I’ve been dealing with servers – web servers, file servers, rented servers and servers I’ve had ultimate control (and responsibility) over for more years than I really care to admit (15? *sigh*). One thing I’ve learned in those years is that servers can and do go boom. Either they get hacked or a hard drive fails or a lightening strike hits a bit too close – whatever happens, the fact is that servers will fail – spectacularly – if you use them long enough.
Here at the library, we’ve been hacked, we’ve been hit by lightening and we’ve had hard drive failures. All have required a great deal of scrambling to recover from and all have taught me something about the management of servers.

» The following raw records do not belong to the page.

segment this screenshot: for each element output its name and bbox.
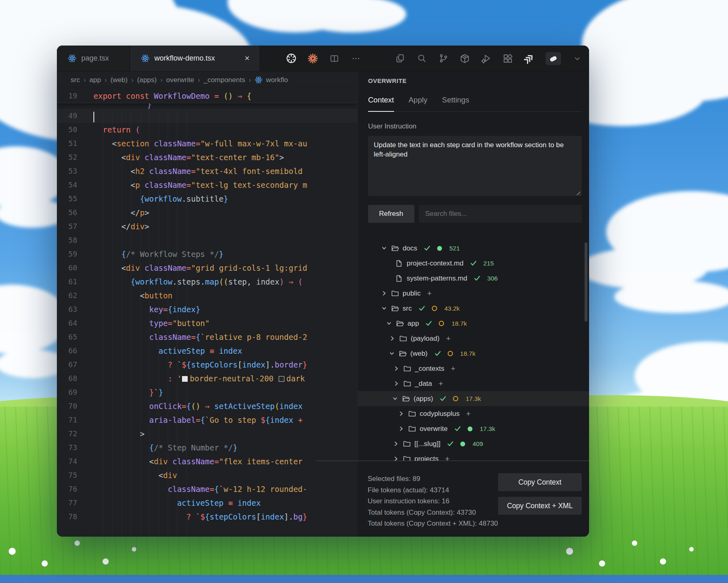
chevron-down-icon[interactable]	[392, 396, 402, 401]
tree-row-project-context-md[interactable]: project-context.md215	[358, 256, 589, 271]
tree-row-public[interactable]: public+	[358, 286, 589, 301]
search-icon[interactable]	[416, 53, 427, 64]
chevron-right-icon[interactable]	[399, 411, 408, 416]
code-line-67[interactable]: 67 ? `${stepColors[index].border}	[57, 358, 358, 372]
code-line-57[interactable]: 57 </div>	[57, 220, 358, 233]
breadcrumb-item[interactable]: app	[89, 76, 101, 84]
code-line-63[interactable]: 63 key={index}	[57, 302, 358, 316]
token-count: 306	[487, 275, 498, 282]
extensions-icon[interactable]	[503, 53, 513, 64]
chevron-right-icon[interactable]	[390, 336, 399, 341]
add-icon[interactable]: +	[439, 379, 443, 388]
chevron-right-icon[interactable]	[399, 426, 408, 431]
code-line-77[interactable]: 77 activeStep ≡ index	[57, 496, 358, 510]
panel-tab-context[interactable]: Context	[368, 94, 394, 111]
code-line-69[interactable]: 69 }`}	[57, 385, 358, 399]
code-line-56[interactable]: 56 </p>	[57, 206, 358, 220]
split-editor-icon[interactable]	[329, 53, 340, 64]
chevrons-icon[interactable]	[524, 53, 535, 64]
code-area[interactable]: 4950 return (51 <section className="w-fu…	[57, 109, 358, 537]
breadcrumb-item[interactable]: workflo	[266, 76, 288, 84]
run-debug-icon[interactable]	[481, 53, 492, 64]
breadcrumb-item[interactable]: overwrite	[166, 76, 194, 84]
user-instruction-input[interactable]: Update the text in each step card in the…	[368, 136, 582, 196]
copy-icon[interactable]	[395, 53, 405, 64]
refresh-button[interactable]: Refresh	[368, 205, 414, 223]
tree-row--payload-[interactable]: (payload)+	[358, 331, 589, 346]
claude-logo-icon[interactable]	[308, 53, 318, 64]
code-line-64[interactable]: 64 type="button"	[57, 316, 358, 330]
breadcrumb-item[interactable]: (apps)	[137, 76, 157, 84]
tab-workflow-demo-tsx[interactable]: workflow-demo.tsx ✕	[130, 46, 260, 71]
code-line-52[interactable]: 52 <div className="text-center mb-16">	[57, 150, 358, 164]
code-line-71[interactable]: 71 aria-label={`Go to step ${index +	[57, 413, 358, 427]
tree-row--slug-[interactable]: [[...slug]]409	[358, 436, 589, 451]
code-line-50[interactable]: 50 return (	[57, 123, 358, 137]
code-line-53[interactable]: 53 <h2 className="text-4xl font-semibold	[57, 164, 358, 178]
tree-row-src[interactable]: src43.2k	[358, 301, 589, 316]
code-line-74[interactable]: 74 <div className="flex items-center	[57, 455, 358, 468]
pill-icon[interactable]	[546, 52, 561, 65]
breadcrumb-item[interactable]: _components	[204, 76, 245, 84]
add-icon[interactable]: +	[427, 289, 431, 298]
code-line-75[interactable]: 75 <div	[57, 468, 358, 482]
chevron-right-icon[interactable]	[393, 441, 403, 446]
sticky-scroll-line[interactable]: 19 export const WorkflowDemo = () ⇒ {	[57, 89, 358, 103]
code-line-51[interactable]: 51 <section className="w-full max-w-7xl …	[57, 137, 358, 150]
tree-row--apps-[interactable]: (apps)17.3k	[358, 391, 589, 406]
selected-check-icon	[418, 305, 425, 312]
add-icon[interactable]: +	[466, 409, 470, 418]
code-line-76[interactable]: 76 className={`w-12 h-12 rounded-	[57, 482, 358, 496]
code-line-54[interactable]: 54 <p className="text-lg text-secondary …	[57, 178, 358, 192]
code-line-59[interactable]: 59 {/* Workflow Steps */}	[57, 247, 358, 261]
code-line-58[interactable]: 58	[57, 233, 358, 247]
tree-row--web-[interactable]: (web)18.7k	[358, 346, 589, 361]
code-line-66[interactable]: 66 activeStep ≡ index	[57, 344, 358, 358]
code-line-62[interactable]: 62 <button	[57, 289, 358, 302]
openai-logo-icon[interactable]	[286, 53, 297, 64]
code-line-73[interactable]: 73 {/* Step Number */}	[57, 441, 358, 455]
chevron-down-icon[interactable]	[381, 306, 391, 311]
tree-row--contexts[interactable]: _contexts+	[358, 361, 589, 376]
tree-row-docs[interactable]: docs521	[358, 241, 589, 256]
more-actions-icon[interactable]	[351, 53, 361, 64]
code-line-70[interactable]: 70 onClick={() ⇒ setActiveStep(index	[57, 399, 358, 413]
code-editor[interactable]: src›app›(web)›(apps)›overwrite›_componen…	[57, 72, 358, 537]
tree-row--data[interactable]: _data+	[358, 376, 589, 391]
code-line-55[interactable]: 55 {workflow.subtitle}	[57, 192, 358, 206]
code-line-60[interactable]: 60 <div className="grid grid-cols-1 lg:g…	[57, 261, 358, 275]
tree-row-codyplusplus[interactable]: codyplusplus+	[358, 406, 589, 421]
close-tab-icon[interactable]: ✕	[245, 54, 250, 62]
panel-tab-apply[interactable]: Apply	[409, 94, 427, 111]
code-line-68[interactable]: 68 : 'border-neutral-200 dark	[57, 372, 358, 385]
copy-context-xml-button[interactable]: Copy Context + XML	[498, 497, 582, 515]
chevron-right-icon[interactable]	[394, 366, 403, 371]
chevron-down-icon[interactable]	[389, 351, 399, 356]
tree-row-overwrite[interactable]: overwrite17.3k	[358, 421, 589, 436]
code-line-72[interactable]: 72 >	[57, 427, 358, 441]
tab-page-tsx[interactable]: page.tsx	[57, 46, 130, 71]
add-icon[interactable]: +	[451, 364, 455, 373]
tree-row-app[interactable]: app18.7k	[358, 316, 589, 331]
panel-tab-settings[interactable]: Settings	[442, 94, 469, 111]
package-icon[interactable]	[459, 53, 470, 64]
tree-scrollbar[interactable]	[585, 242, 587, 322]
tree-row-system-patterns-md[interactable]: system-patterns.md306	[358, 271, 589, 286]
chevron-down-icon[interactable]	[572, 53, 583, 64]
chevron-right-icon[interactable]	[394, 381, 403, 386]
chevron-down-icon[interactable]	[381, 246, 391, 251]
panel-resize-handle[interactable]	[316, 461, 589, 461]
source-control-icon[interactable]	[438, 53, 448, 64]
search-files-input[interactable]	[419, 205, 582, 223]
add-icon[interactable]: +	[446, 334, 451, 343]
code-line-65[interactable]: 65 className={`relative p-8 rounded-2	[57, 330, 358, 344]
code-line-61[interactable]: 61 {workflow.steps.map((step, index) ⇒ (	[57, 275, 358, 289]
breadcrumb-item[interactable]: src	[71, 76, 80, 84]
chevron-right-icon[interactable]	[381, 291, 391, 296]
code-line-78[interactable]: 78 ? `${stepColors[index].bg}	[57, 510, 358, 524]
copy-context-button[interactable]: Copy Context	[498, 473, 582, 491]
chevron-down-icon[interactable]	[386, 321, 396, 326]
code-line-49[interactable]: 49	[57, 109, 358, 123]
breadcrumb-item[interactable]: (web)	[110, 76, 128, 84]
selected-check-icon	[440, 395, 446, 402]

Of course, the most important bit of server management is your backup strategy – but the part of *that* that is most important is the testing strategy. Do you regularly go into your server’s backup software and try to recover individual files from past backups? If not, all the careful configuration of your backups won’t save you if something goes wrong and you don’t notice it. I try to do testing of a single file on a single server monthly – I go in, recover a file, confirm that the file is usable and uncorrupted and then delete it from the server. That server gets marked off the list and the next month I do it again to the next server in line. I only have a few servers, so this means that every one gets tested about quarterly. If you have more servers, you may want to double up your testing. It rarely takes long – 15 minutes, usually – but it can save hours of work.
The next important bit of server management is security. There are whole areas of the IT landscape that are dedicated to security professionals. I’m not one of them. I can, however, do some basic stuff to try to keep my servers secure and then outsource the rest to the real professionals. What I do is a compulsive checking of the logs each morning as I come in (I’m hoping to consolidate that into a checking of the combined log when I come in – but there are more things to do than time in which to do it…), setting reasonable policies that allow for security considerations while giving librarians a chance to actually do their work without tripping a bunch of security wires and training the staff on security issues.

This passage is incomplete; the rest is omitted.